- The problem -
Which lines of the records below contain the word "more"? Report each of them in full.

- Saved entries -
◇ ◇ ◇ ◇ ◇

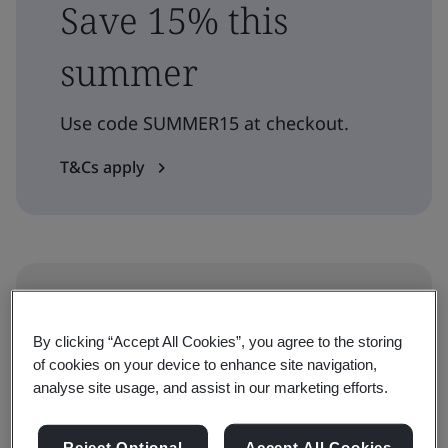
Save 15% this
summer
Use code SUMMER15 at checkout.
T&Cs apply
Level
Professional
By clicking “Accept All Cookies”, you agree to the storing
of cookies on your device to enhance site navigation,
analyse site usage, and assist in our marketing efforts.
Duration
1 day
Reject Optional
Accept All Cookies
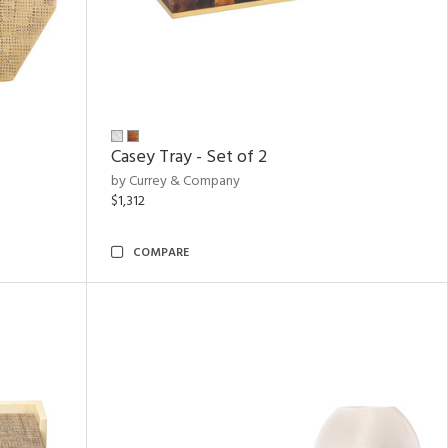
Casey Tray - Set of 2
by Currey & Company
$1,312
COMPARE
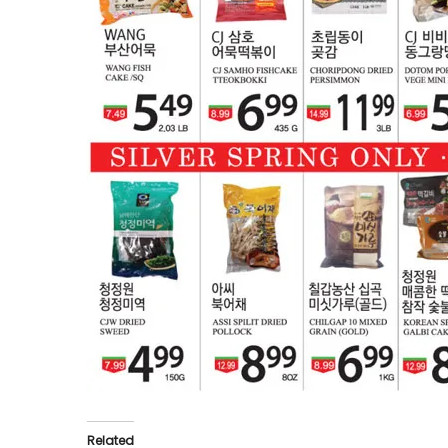
Related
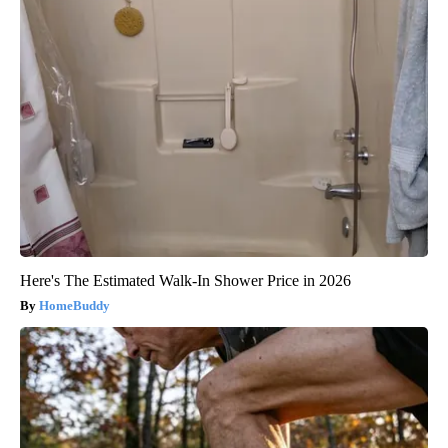
Here's The Estimated Walk-In Shower Price in 2026
HomeBuddy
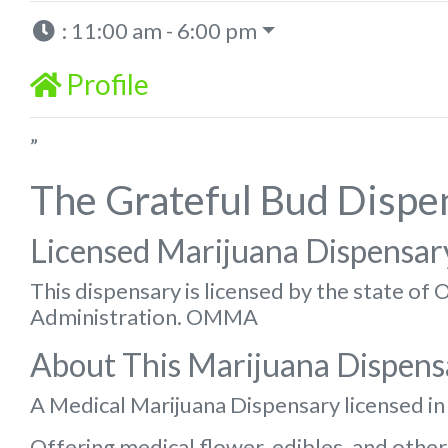
:
11:00 am - 6:00 pm
Profile
”
The Grateful Bud Dispe
Licensed Marijuana Dispensar
This dispensary is licensed by the state o
Administration. OMMA
About This Marijuana Dispens
A Medical Marijuana Dispensary licensed i
Offering medical flower, edibles, and other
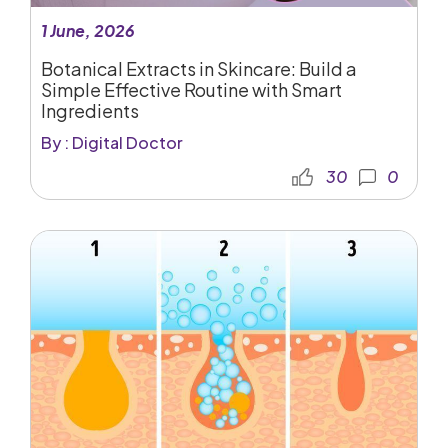
1 June, 2026
Botanical Extracts in Skincare: Build a
Simple Effective Routine with Smart
Ingredients
By : Digital Doctor
30
0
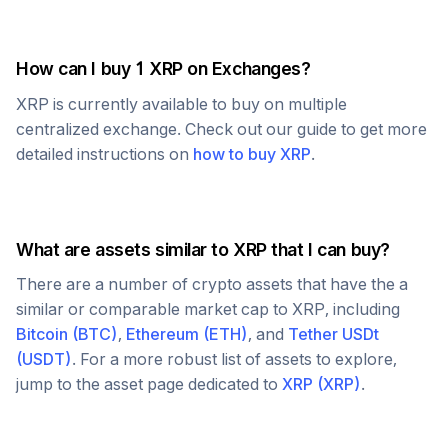
How can I buy 1
XRP
on Exchanges?
XRP
is currently available to buy on multiple
centralized exchange. Check out our guide to get more
detailed instructions on
how to buy
XRP
.
What are assets similar to
XRP
that I can buy?
There are a number of crypto assets that have the a
similar or comparable market cap to
XRP
, including
Bitcoin
(
BTC
)
,
Ethereum
(
ETH
)
, and
Tether USDt
(
USDT
)
. For a more robust list of assets to explore,
jump to the asset page dedicated to
XRP
(
XRP
)
.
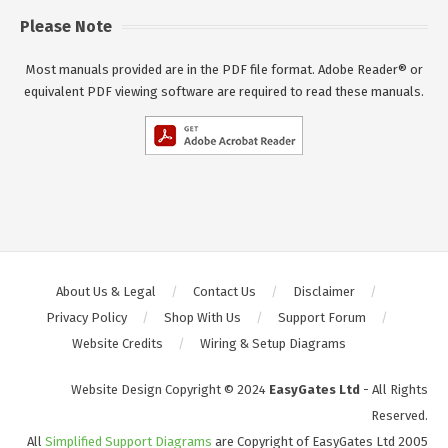
Please Note
Most manuals provided are in the PDF file format. Adobe Reader® or
equivalent PDF viewing software are required to read these manuals.
About Us & Legal
Contact Us
Disclaimer
Privacy Policy
Shop With Us
Support Forum
Website Credits
Wiring & Setup Diagrams
Website Design Copyright © 2024
EasyGates Ltd
- All Rights
Reserved.
All
Simplified Support Diagrams
are Copyright of EasyGates Ltd 2005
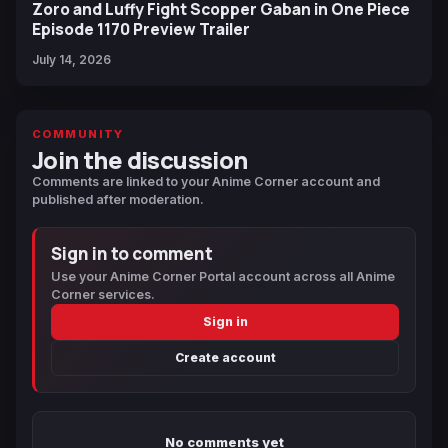
Zoro and Luffy Fight Scopper Gaban in One Piece
Episode 1170 Preview Trailer
July 14, 2026
COMMUNITY
Join the discussion
Comments are linked to your Anime Corner account and
published after moderation.
Sign in to comment
Use your Anime Corner Portal account across all Anime
Corner services.
Sign in
Create account
No comments yet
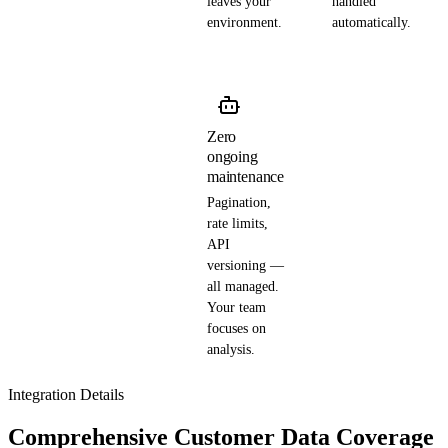
leaves your
handled
environment.
automatically.
Zero
ongoing
maintenance
Pagination,
rate limits,
API
versioning —
all managed.
Your team
focuses on
analysis.
Integration Details
Comprehensive Customer Data Coverage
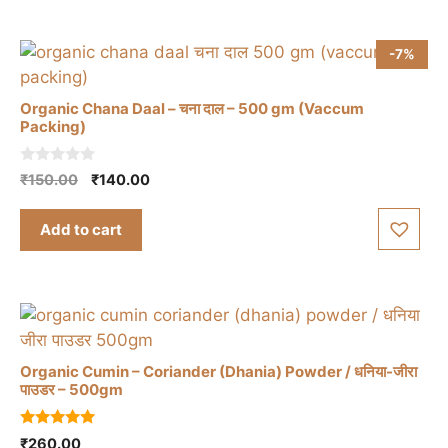
-7%
Organic Chana Daal – चना दाल – 500 gm (Vaccum
Packing)
0
Original
Current
₹
150.00
₹
140.00
o
price
price
u
t
was:
is:
Add to cart
o
₹150.00.
₹140.00.
f
5
Organic Cumin – Coriander (Dhania) Powder / धनिया-जीरा
पाउडर – 500gm
5.00
₹
260.00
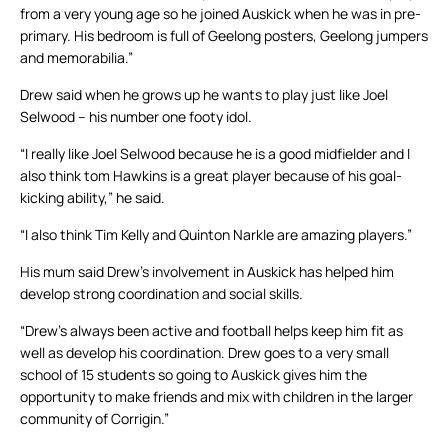
from a very young age so he joined Auskick when he was in pre-
primary. His bedroom is full of Geelong posters, Geelong jumpers
and memorabilia.”
Drew said when he grows up he wants to play just like Joel
Selwood – his number one footy idol.
“I really like Joel Selwood because he is a good midfielder and I
also think tom Hawkins is a great player because of his goal-
kicking ability,” he said.
“I also think Tim Kelly and Quinton Narkle are amazing players.”
His mum said Drew’s involvement in Auskick has helped him
develop strong coordination and social skills.
“Drew’s always been active and football helps keep him fit as
well as develop his coordination. Drew goes to a very small
school of 15 students so going to Auskick gives him the
opportunity to make friends and mix with children in the larger
community of Corrigin.”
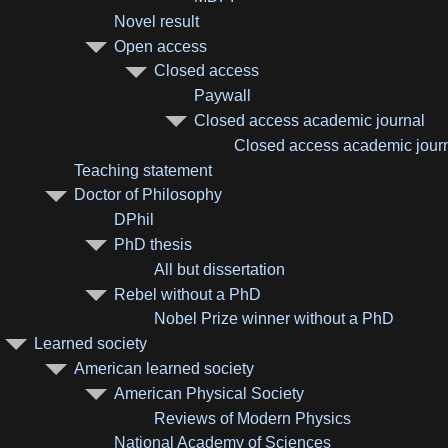
Novel result
Open access
Closed access
Paywall
Closed access academic journal
Closed access academic journa
Teaching statement
Doctor of Philosophy
DPhil
PhD thesis
All but dissertation
Rebel without a PhD
Nobel Prize winner without a PhD
Learned society
American learned society
American Physical Society
Reviews of Modern Physics
National Academy of Sciences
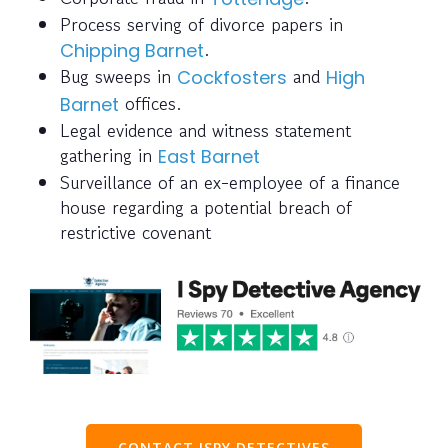
Process serving of divorce papers in
.
Chipping Barnet
Bug sweeps in
and
Cockfosters
High
offices.
Barnet
Legal evidence and witness statement
gathering in
East Barnet
Surveillance of an ex-employee of a finance
house regarding a potential breach of
restrictive covenant
CONTACT ISPY DETECTIVES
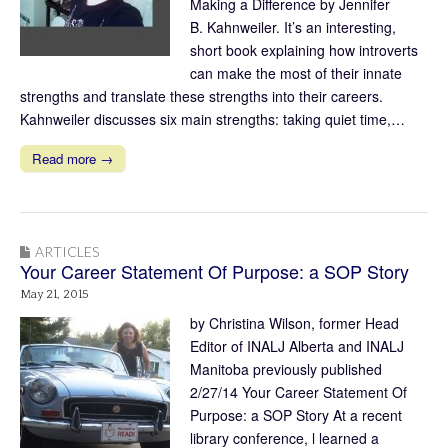
Making a Difference by Jennifer
B. Kahnweiler. It’s an interesting,
short book explaining how introverts
can make the most of their innate
strengths and translate these strengths into their careers.
Kahnweiler discusses six main strengths: taking quiet time,…
Read more →
ARTICLES
Your Career Statement Of Purpose: a SOP Story
May 21, 2015
by Christina Wilson, former Head
Editor of INALJ Alberta and INALJ
Manitoba previously published
2/27/14 Your Career Statement Of
Purpose: a SOP Story At a recent
library conference, l learned a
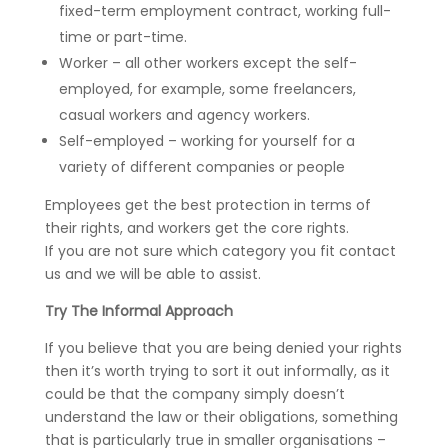
fixed-term employment contract, working full-
time or part-time.
Worker – all other workers except the self-
employed, for example, some freelancers,
casual workers and agency workers.
Self-employed – working for yourself for a
variety of different companies or people
Employees get the best protection in terms of
their rights, and workers get the core rights.
If you are not sure which category you fit contact
us and we will be able to assist.
Try The Informal Approach
If you believe that you are being denied your rights
then it’s worth trying to sort it out informally, as it
could be that the company simply doesn’t
understand the law or their obligations, something
that is particularly true in smaller organisations –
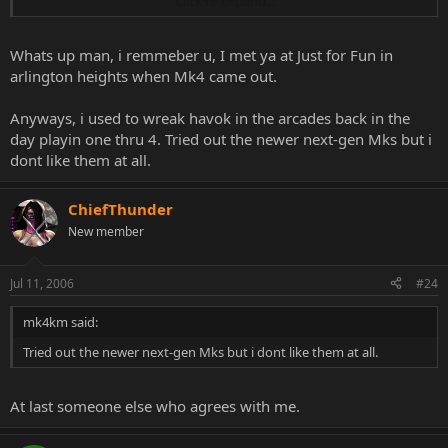
Click to expand...
better, etc. But it really brings back the memories.
Whats up man, i remmeber u, I met ya at Just for Fun in
arlington heights when Mk4 came out.
Anyways, i used to wreak havok in the arcades back in the
day playin one thru 4. Tried out the newer next-gen Mks but i
dont like them at all.
ChiefThunder
New member
Jul 11, 2006
#24
mk4km said:
Tried out the newer next-gen Mks but i dont like them at all.
At last someone else who agrees with me.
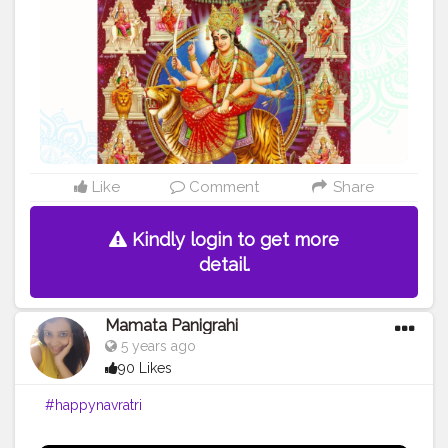
203207 - U.P . .
#happynavratri
#festival
#disposableitemsonline
#donapattal
#waterglass
#biryanicontainer
#food
#packagingitems
#disposablethali
#foodstoragetips
#grocery
#restuarent
#dadri
Like
Comment
Share
Kindly login to get more
detail.
Mamata Panigrahi
5 years ago
90 Likes
#happynavratri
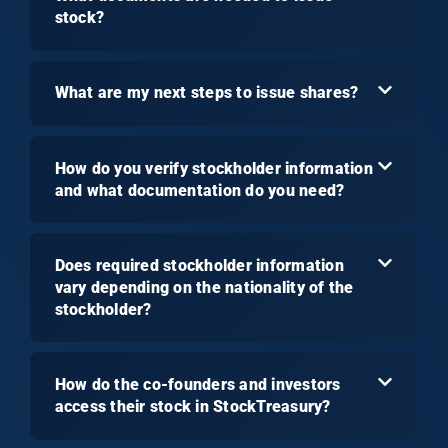
stock?
What are my next steps to issue shares?
How do you verify stockholder information
and what documentation do you need?
Does required stockholder information
vary depending on the nationality of the
stockholder?
How do the co-founders and investors
access their stock in StockTreasury?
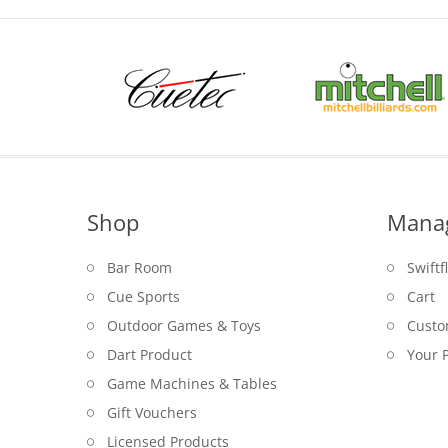
Shop
Mana
Bar Room
Swiftf
Cue Sports
Cart
Outdoor Games & Toys
Custo
Dart Product
Your P
Game Machines & Tables
Gift Vouchers
Licensed Products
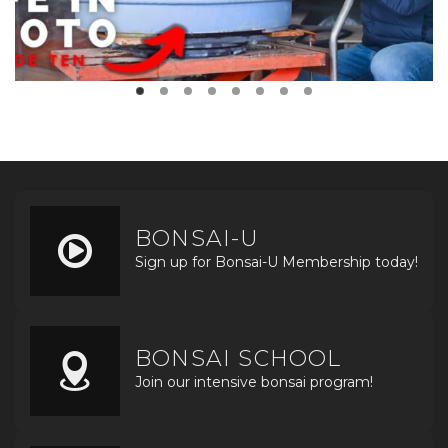
BONSAI-U
Sign up for Bonsai-U Membership today!
BONSAI SCHOOL
Join our intensive bonsai program!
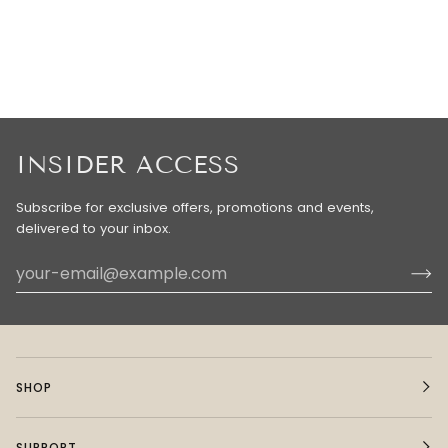
INSIDER ACCESS
Subscribe for exclusive offers, promotions and events,
delivered to your inbox.
SHOP
SUPPORT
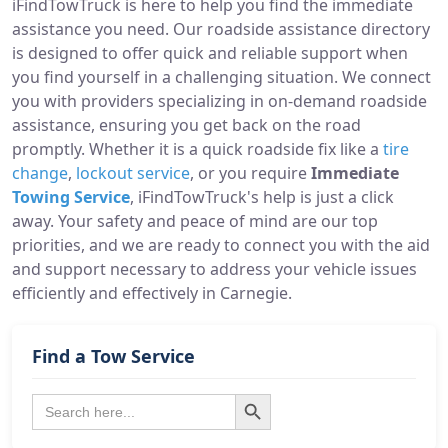
iFindTowTruck is here to help you find the immediate
assistance you need. Our roadside assistance directory
is designed to offer quick and reliable support when
you find yourself in a challenging situation. We connect
you with providers specializing in on-demand roadside
assistance, ensuring you get back on the road
promptly. Whether it is a quick roadside fix like a
tire
change
,
lockout service
, or you require
Immediate
Towing Service
, iFindTowTruck's help is just a click
away. Your safety and peace of mind are our top
priorities, and we are ready to connect you with the aid
and support necessary to address your vehicle issues
efficiently and effectively in Carnegie.
Find a Tow Service
Search Button
Search
for:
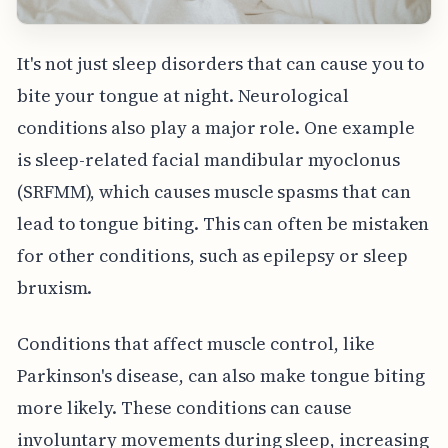
It's not just sleep disorders that can cause you to
bite your tongue at night. Neurological
conditions also play a major role. One example
is sleep-related facial mandibular myoclonus
(SRFMM), which causes muscle spasms that can
lead to tongue biting. This can often be mistaken
for other conditions, such as epilepsy or sleep
bruxism.
Conditions that affect muscle control, like
Parkinson's disease, can also make tongue biting
more likely. These conditions can cause
involuntary movements during sleep, increasing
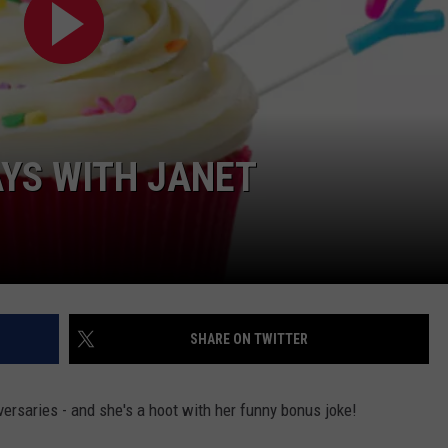
YS WITH JANET
SHARE ON TWITTER
versaries - and she's a hoot with her funny bonus joke!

◇ ◇ ◇ ◇ ◇

- The answer -
centralized exchange. Check out our guide to get more
. For a more robust list of assets to explore,
Read more →
Kindly login to get more
more likely. These conditions can cause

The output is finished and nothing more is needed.